(Stored data entries)
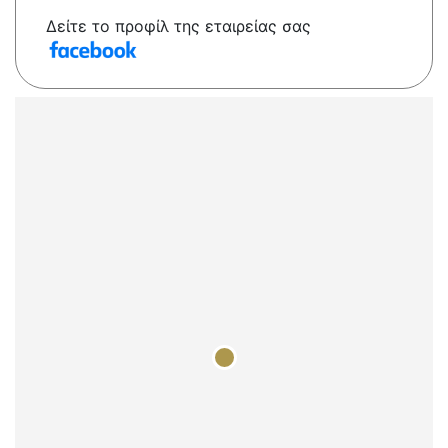
Δείτε το προφίλ της εταιρείας σας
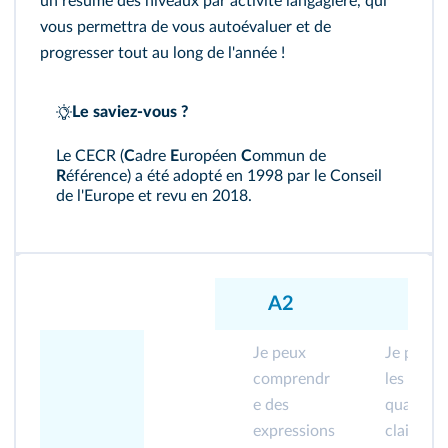
un résumé des niveaux par activité langagière, qui
vous permettra de vous autoévaluer et de
progresser tout au long de l'année !
Le saviez-vous ?
Le CECR (
C
adre
E
uropéen
C
ommun de
R
éférence) a été adopté en 1998 par le Conseil
de l'Europe et revu en 2018.
A2
B
Je peux
Je peux
comprendr
les point
e des
quand un
expressions
clair et 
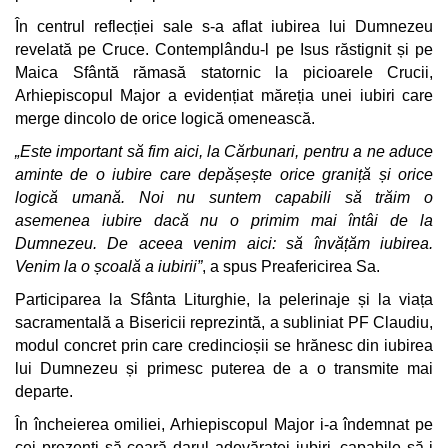
În centrul reflecției sale s-a aflat iubirea lui Dumnezeu
revelată pe Cruce. Contemplându-l pe Isus răstignit și pe
Maica Sfântă rămasă statornic la picioarele Crucii,
Arhiepiscopul Major a evidențiat măreția unei iubiri care
merge dincolo de orice logică omenească.
„Este important să fim aici, la Cărbunari, pentru a ne aduce
aminte de o iubire care depășește orice graniță și orice
logică umană. Noi nu suntem capabili să trăim o
asemenea iubire dacă nu o primim mai întâi de la
Dumnezeu. De aceea venim aici: să învățăm iubirea.
Venim la o școală a iubirii”
, a spus Preafericirea Sa.
Participarea la Sfânta Liturghie, la pelerinaje și la viața
sacramentală a Bisericii reprezintă, a subliniat PF Claudiu,
modul concret prin care credincioșii se hrănesc din iubirea
lui Dumnezeu și primesc puterea de a o transmite mai
departe.
În încheierea omiliei, Arhiepiscopul Major i-a îndemnat pe
cei prezenți să ceară darul adevăratei iubiri, capabile să-i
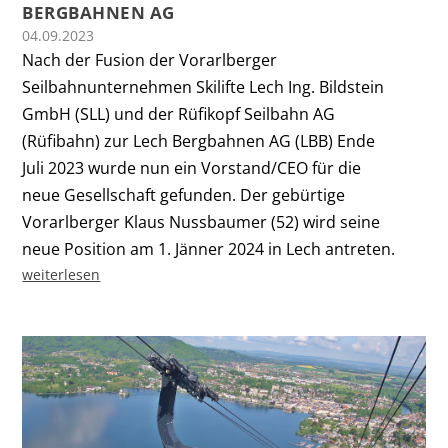
BERGBAHNEN AG
04.09.2023
Nach der Fusion der Vorarlberger
Seilbahnunternehmen Skilifte Lech Ing. Bildstein
GmbH (SLL) und der Rüfikopf Seilbahn AG
(Rüfibahn) zur Lech Bergbahnen AG (LBB) Ende
Juli 2023 wurde nun ein Vorstand/CEO für die
neue Gesellschaft gefunden. Der gebürtige
Vorarlberger Klaus Nussbaumer (52) wird seine
neue Position am 1. Jänner 2024 in Lech antreten.
weiterlesen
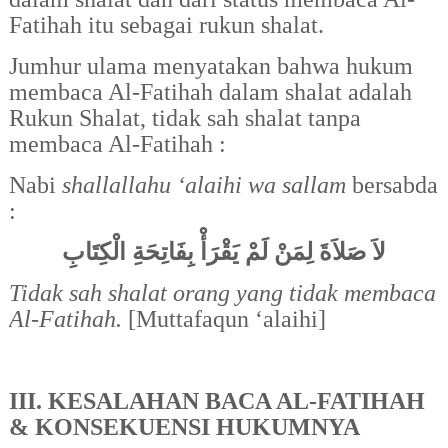
Fatihah itu sebagai rukun shalat.
Jumhur ulama menyatakan bahwa hukum
membaca Al-Fatihah dalam shalat adalah
Rukun Shalat, tidak sah shalat tanpa
membaca Al-Fatihah :
Nabi
shallallahu ‘alaihi wa sallam
bersabda
:
لاَ صَلاَةَ لِمَنْ لَمْ يَقْرَأْ بِفَاتِحَةِ الْكِتَابِ
Tidak sah shalat orang yang tidak membaca
Al-Fatihah.
[Muttafaqun ‘alaihi]
III. KESALAHAN BACA AL-FATIHAH
& KONSEKUENSI HUKUMNYA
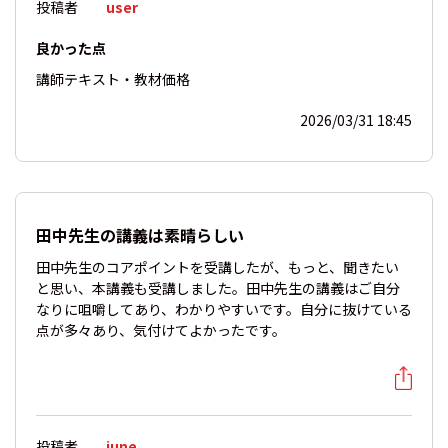
投稿者
user
良かった点
講師
テキスト・教材
価格
2026/03/31 18:45
田中先生の講義は素晴らしい
田中先生のコアポイントを受講したが、もっと、聞きたい
と思い、本講義も受講しました。田中先生の講義はご自分
なりに咀嚼してあり、わかりやすいです。自分に抜けている
点が多々あり、気付けてよかったです。
投稿者
june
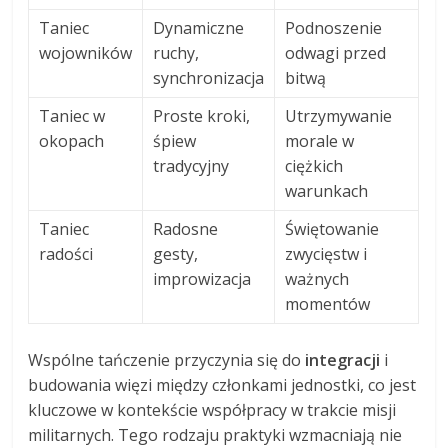
Taniec
Dynamiczne
Podnoszenie
wojowników
ruchy,
odwagi przed
synchronizacja
bitwą
Taniec w
Proste kroki,
Utrzymywanie
okopach
śpiew
morale w
tradycyjny
ciężkich
warunkach
Taniec
Radosne
Świętowanie
radości
gesty,
zwycięstw i
improwizacja
ważnych
momentów
Wspólne tańczenie przyczynia się do
integracji
i
budowania więzi między członkami jednostki, co jest
kluczowe w kontekście współpracy w trakcie misji
militarnych. Tego rodzaju praktyki wzmacniają nie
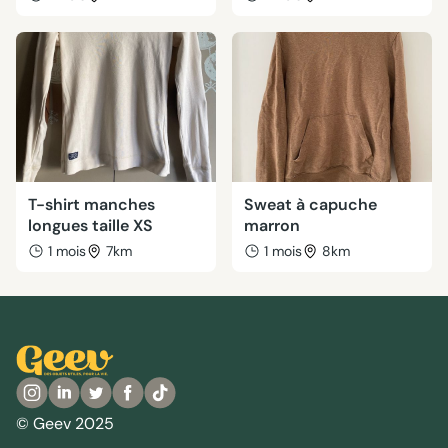
T-shirt manches
Sweat à capuche
longues taille XS
marron
1 mois
7km
1 mois
8km
© Geev 2025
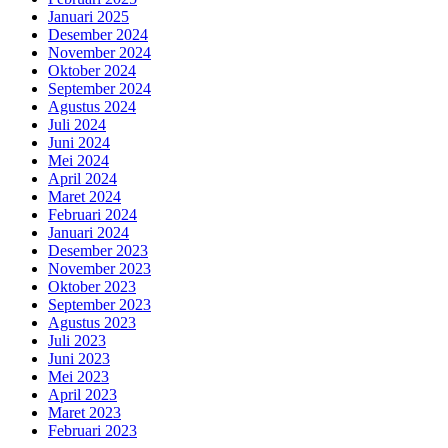
Januari 2025
Desember 2024
November 2024
Oktober 2024
September 2024
Agustus 2024
Juli 2024
Juni 2024
Mei 2024
April 2024
Maret 2024
Februari 2024
Januari 2024
Desember 2023
November 2023
Oktober 2023
September 2023
Agustus 2023
Juli 2023
Juni 2023
Mei 2023
April 2023
Maret 2023
Februari 2023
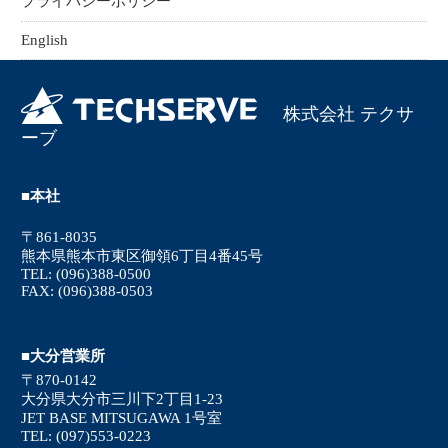
プライバシーポリシー
English
株式会社 テクサ
ーブ
■本社
〒861-8035
熊本県熊本市東区御領6丁目4番45号
TEL: (096)388-0500
FAX: (096)388-0503
■大分営業所
〒870-0142
大分県大分市三川下2丁目1-23
JET BASE MITSUGAWA 1号室
TEL: (097)553-0223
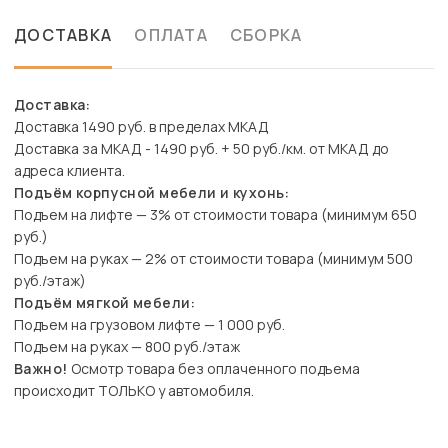
ДОСТАВКА
ОПЛАТА
СБОРКА
Доставка:
Доставка 1490 руб. в пределах МКАД
Доставка за МКАД - 1490 руб. + 50 руб./км. от МКАД до
адреса клиента.
Подъём корпусной мебели и кухонь:
Подъем на лифте — 3% от стоимости товара (минимум 650
руб.)
Подъем на руках — 2% от стоимости товара (минимум 500
руб./этаж)
Подъём мягкой мебели:
Подъем на грузовом лифте — 1 000 руб.
Подъем на руках — 800 руб./этаж
Важно!
Осмотр товара без оплаченного подъема
происходит ТОЛЬКО у автомобиля.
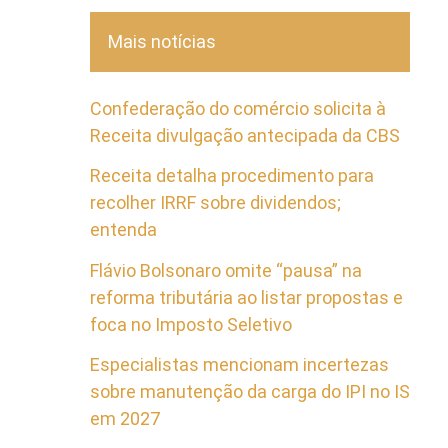
Mais notícias
Confederação do comércio solicita à
Receita divulgação antecipada da CBS
Receita detalha procedimento para
recolher IRRF sobre dividendos;
entenda
Flávio Bolsonaro omite “pausa” na
reforma tributária ao listar propostas e
foca no Imposto Seletivo
Especialistas mencionam incertezas
sobre manutenção da carga do IPI no IS
em 2027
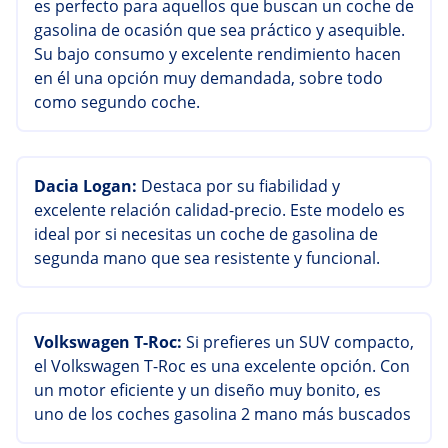
es perfecto para aquellos que buscan un coche de
gasolina de ocasión que sea práctico y asequible.
Su bajo consumo y excelente rendimiento hacen
en él una opción muy demandada, sobre todo
como segundo coche.
Dacia Logan:
Destaca por su fiabilidad y
excelente relación calidad-precio. Este modelo es
ideal por si necesitas un coche de gasolina de
segunda mano que sea resistente y funcional.
Volkswagen T-Roc:
Si prefieres un SUV compacto,
el Volkswagen T-Roc es una excelente opción. Con
un motor eficiente y un diseño muy bonito, es
uno de los coches gasolina 2 mano más buscados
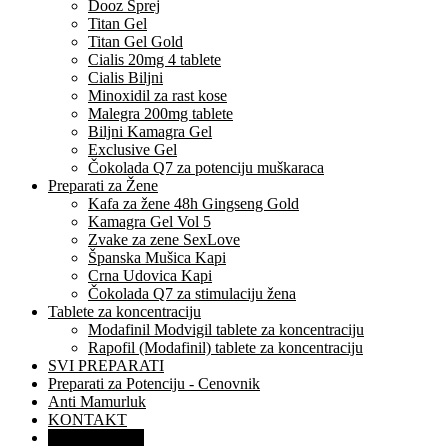
Dooz Sprej
Titan Gel
Titan Gel Gold
Cialis 20mg 4 tablete
Cialis Biljni
Minoxidil za rast kose
Malegra 200mg tablete
Biljni Kamagra Gel
Exclusive Gel
Čokolada Q7 za potenciju muškaraca
Preparati za Žene
Kafa za žene 48h Gingseng Gold
Kamagra Gel Vol 5
Zvake za zene SexLove
Španska Mušica Kapi
Crna Udovica Kapi
Čokolada Q7 za stimulaciju žena
Tablete za koncentraciju
Modafinil Modvigil tablete za koncentraciju
Rapofil (Modafinil) tablete za koncentraciju
SVI PREPARATI
Preparati za Potenciju - Cenovnik
Anti Mamurluk
KONTAKT
O Proizvodima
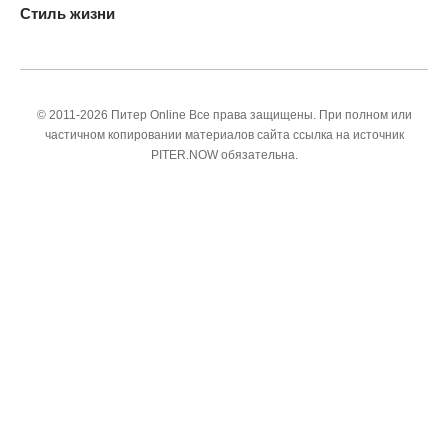
Стиль жизни
© 2011-2026 Питер Online Все права защищены. При полном или
частичном копировании материалов сайта ссылка на источник
PITER.NOW обязательна.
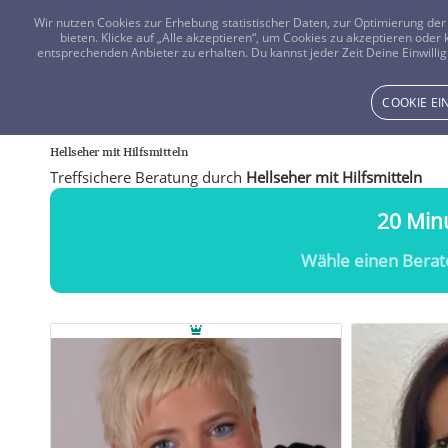
Wir nutzen Cookies zur Erhebung statistischer Daten, zur Optimierung d
bieten. Klicke auf „Alle akzeptieren“, um Cookies zu akzeptieren oder
entsprechenden Anbieter zu erhalten. Du kannst jeder Zeit Deine Einwillig
COOKIE E
Hellseher mit Hilfsmitteln
Treffsichere Beratung durch
Hellseher mit Hilfsmitteln
20 Minu
Wähle einen Berat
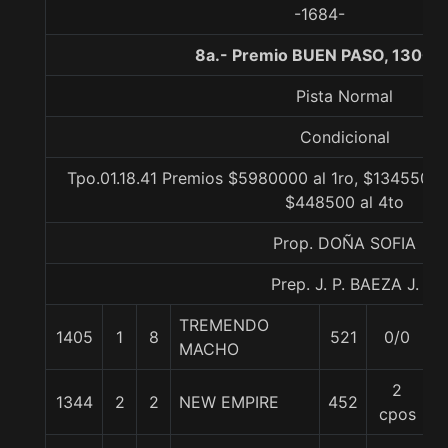
-1684-
8a.- Premio BUEN PASO, 1300 
Pista Normal
Condicional
Tpo.01.18.41 Premios $5980000 al 1ro, $1345500 a
$448500 al 4to
Prop. DOÑA SOFIA
Prep. J. P. BAEZA J.
TREMENDO
1405
1
8
521
0/0
5
MACHO
2
1344
2
2
NEW EMPIRE
452
5
cpos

**What the task asks**
Please reproduce, word for word, every line from the first line of the records above through the line containing "(Rüfibahn) zur Lech Bergbahnen AG (LBB) Ende", and leave out the pictures.

**Solution for this task**
Δείτε το προφίλ της εταιρείας σας
un résumé des niveaux par activité langagière, qui
vous permettra de vous autoévaluer et de
progresser tout au long de l'année !
Le saviez-vous ?
Le CECR (
C
adre
E
uropéen
C
ommun de
R
éférence) a été adopté en 1998 par le Conseil
de l'Europe et revu en 2018.
A2
B
Je peux
Je peux
comprendr
les point
e des
quand un
expressions
clair et 
În centrul reflecției sale s-a aflat iubirea lui Dumnezeu
revelată pe Cruce. Contemplându-l pe Isus răstignit și pe
Maica Sfântă rămasă statornic la picioarele Crucii,
Arhiepiscopul Major a evidențiat măreția unei iubiri care
merge dincolo de orice logică omenească.
„Este important să fim aici, la Cărbunari, pentru a ne aduce
aminte de o iubire care depășește orice graniță și orice
logică umană. Noi nu suntem capabili să trăim o
asemenea iubire dacă nu o primim mai întâi de la
Dumnezeu. De aceea venim aici: să învățăm iubirea.
Venim la o școală a iubirii”
, a spus Preafericirea Sa.
Participarea la Sfânta Liturghie, la pelerinaje și la viața
sacramentală a Bisericii reprezintă, a subliniat PF Claudiu,
modul concret prin care credincioșii se hrănesc din iubirea
lui Dumnezeu și primesc puterea de a o transmite mai
departe.
În încheierea omiliei, Arhiepiscopul Major i-a îndemnat pe
cei prezenți să ceară darul adevăratei iubiri, capabile să-i
BERGBAHNEN AG
04.09.2023
Nach der Fusion der Vorarlberger
Seilbahnunternehmen Skilifte Lech Ing. Bildstein
GmbH (SLL) und der Rüfikopf Seilbahn AG
(Rüfibahn) zur Lech Bergbahnen AG (LBB) Ende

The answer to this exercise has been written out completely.